To provide a critical evaluation of the published literature describing risk factors for ventriculostomy-related infections (VRIs) and the efficacy of prophylactic catheter exchange.
A MEDLINE literature search was performed, and data were extracted from studies published from 1941 through 2001.
Published criteria for diagnosing VRIs are highly variable. Intraventricular hemorrhage, subarachnoid hemorrhage, cranial fracture with cerebrospinal fluid leak, craniotomy, systemic infections, and catheter irrigation all predispose patients to the development of VRIs. Extended duration of catheterization is correlated with an increasing risk of cerebrospinal fluid infections during the first 10 days of catheterization. Prophylactic catheter exchange does not modify the risk of developing later VRIs in retrospective studies.

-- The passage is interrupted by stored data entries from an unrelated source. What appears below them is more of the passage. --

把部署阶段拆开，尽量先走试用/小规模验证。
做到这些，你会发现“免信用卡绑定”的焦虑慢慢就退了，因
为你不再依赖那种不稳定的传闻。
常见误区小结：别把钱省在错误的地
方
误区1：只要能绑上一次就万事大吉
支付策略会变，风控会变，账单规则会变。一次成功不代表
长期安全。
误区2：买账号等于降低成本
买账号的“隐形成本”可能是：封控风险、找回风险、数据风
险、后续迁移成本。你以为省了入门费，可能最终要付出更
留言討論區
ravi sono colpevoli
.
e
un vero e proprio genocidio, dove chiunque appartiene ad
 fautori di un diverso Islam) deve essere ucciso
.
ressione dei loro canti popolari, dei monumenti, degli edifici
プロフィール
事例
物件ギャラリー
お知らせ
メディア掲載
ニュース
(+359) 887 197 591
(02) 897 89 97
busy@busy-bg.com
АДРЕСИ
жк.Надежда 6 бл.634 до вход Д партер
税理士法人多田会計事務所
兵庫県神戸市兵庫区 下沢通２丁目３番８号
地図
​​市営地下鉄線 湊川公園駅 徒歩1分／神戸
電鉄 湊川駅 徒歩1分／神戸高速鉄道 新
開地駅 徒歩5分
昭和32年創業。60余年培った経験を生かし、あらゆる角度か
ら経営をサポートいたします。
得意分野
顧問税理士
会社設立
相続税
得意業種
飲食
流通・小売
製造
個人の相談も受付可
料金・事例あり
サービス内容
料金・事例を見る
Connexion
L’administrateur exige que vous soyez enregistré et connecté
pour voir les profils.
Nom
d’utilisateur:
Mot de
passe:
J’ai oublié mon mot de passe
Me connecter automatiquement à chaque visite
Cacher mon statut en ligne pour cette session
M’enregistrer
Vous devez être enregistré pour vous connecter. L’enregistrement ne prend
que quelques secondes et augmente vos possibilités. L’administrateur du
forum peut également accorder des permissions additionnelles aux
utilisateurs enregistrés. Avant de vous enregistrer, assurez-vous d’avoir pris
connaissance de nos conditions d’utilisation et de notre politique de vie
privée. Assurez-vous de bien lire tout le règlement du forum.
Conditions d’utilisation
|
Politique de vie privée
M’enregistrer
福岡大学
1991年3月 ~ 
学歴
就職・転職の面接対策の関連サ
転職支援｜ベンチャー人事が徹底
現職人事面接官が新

Categorizing suspected cerebrospinal fluid infections as contaminants, colonization, suspected or confirmed VRIs, or ventriculitis more accurately describes the patient’s clinical condition and may indicate different management strategies. A prospective, randomized clinical trial is required to further evaluate the efficacy of prophylactic catheter exchange in limiting the incidence of VRIs during prolonged catheterization. Although prophylactic catheter exchange remains a practice option, the available data suggest that this procedure is not currently justified.